Os preços e a proposta deixam claro que se trata de uma grife de nicho, com produção menor, conceito forte e cuidado de ateliê. Ou seja, aquele tipo de marca que rala anos para construir uma identidade visual própria e, quando finalmente começa a aparecer, corre o risco de ver a estética ser engolida por uma gigante do varejo com loja em shopping e investimento pesado em marketing.
É exatamente esse o sentimento que o vídeo da Gabriela passa: o de uma criadora vendo a assinatura que ela lapidou ser despejada em escala industrial por outra empresa.
Se fosse a primeira vez que a Farm aparecesse em acusação de plágio, talvez a crise ficasse meio controlada. Mas o histórico não ajuda em nada.
Em 2020, a estilista Ligia Parreira, da marca Devassas.com, denunciou que uma fantasia de pipoca da Farm tinha estampa praticamente idêntica à que ela desenvolvia há anos, com a palavra “pipoca” em listras diagonais, usada em mochilas, vestidos e fantasias de Carnaval. O caso saiu na coluna de moda do Metrópoles e gerou revolta entre criadores independentes. 
Mais recentemente, em 2023, uma designer norte-americana acusou a marca carioca de copiar uma estampa de sua autoria. A repercussão foi tão grande que a própria Farm publicou nota se retratando e afirmando que removeria a estampa denunciada, num gesto raro de reconhecimento de que havia, no mínimo, um problema sério ali. 
Ou seja, quando Gabriela Helito entra em cena apontando semelhanças entre Le Shay e Farm, ela não fala num vácuo. Ela se apoia em um histórico que já deixou muita gente com o pé atrás em relação à forma como a gigante lida com referências.
A indignação que explode do vídeo da Gabriela não é só sobre vestidos e tops. É sobre um sistema inteiro em que grandes varejistas bebem da fonte das marcas independentes, transformam aquilo em produto de massa e ainda se vendem como criativas, solares, cheias de brasilidade.
Quando uma criadora de ateliê, com CNPJ próprio, endereço na Alameda Lorena e peças feitas em tapeçaria exclusiva, precisa ir às redes para dizer “isso aqui é meu trabalho e não é referência genérica”, o recado não é só para a Farm. É para todo o mercado que continua tratando o “pegar emprestado” como parte natural do jogo. 
E a plateia online já entendeu o roteiro. Nos comentários dos perfis que repercutiram a denúncia, dá para ver consumidor dizendo que sempre desconfiou, stylist comentando que já viu “coincidências demais”, e gente pedindo boicote e posicionamento claro da gigante carioca. 

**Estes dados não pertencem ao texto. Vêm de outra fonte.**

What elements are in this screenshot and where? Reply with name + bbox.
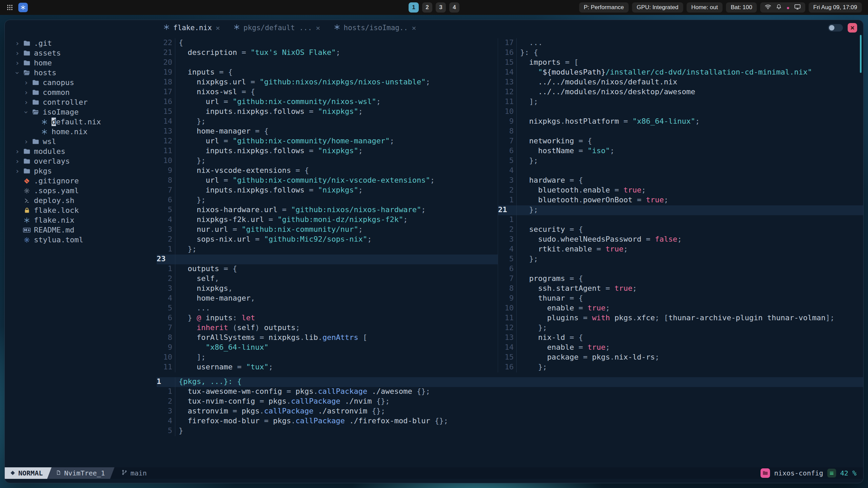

Até o momento em que este texto é escrito, o que se cobra da Farm é o básico do básico: explicação pública e respeito às criadoras envolvidas. O silêncio, numa era em que tudo viraliza em poucos segundos, soa menos como prudência e mais como cálculo frio de marca que espera a tempestade passar.
Do ponto de vista de imagem, a conta é cruel. A Farm não vende só roupa. Vende discurso de brasilidade, afeto, natureza, colaboração, “somos todas criativas”. Quando surgem acusações em série de que essa criatividade estaria sendo alimentada por trabalho alheio, ainda por cima de marcas pequenas, o encanto vira fumaça.
Gabriela Helito fez o que muita gente tem medo de fazer. Ligou a câmera, abriu o guarda-roupa da própria marca, colocou as peças na frente da lente e disse, com todas as letras, que se sente copiada. Não é mimimi, é sobrevivência de negócio.
Enquanto a Farm não assume o microfone e explica sua versão, o vestido mais comentado da temporada não está na arara. Está no tribunal da internet, onde o look pode até ser lindo, mas nada brilha mais do que a palavra plágio.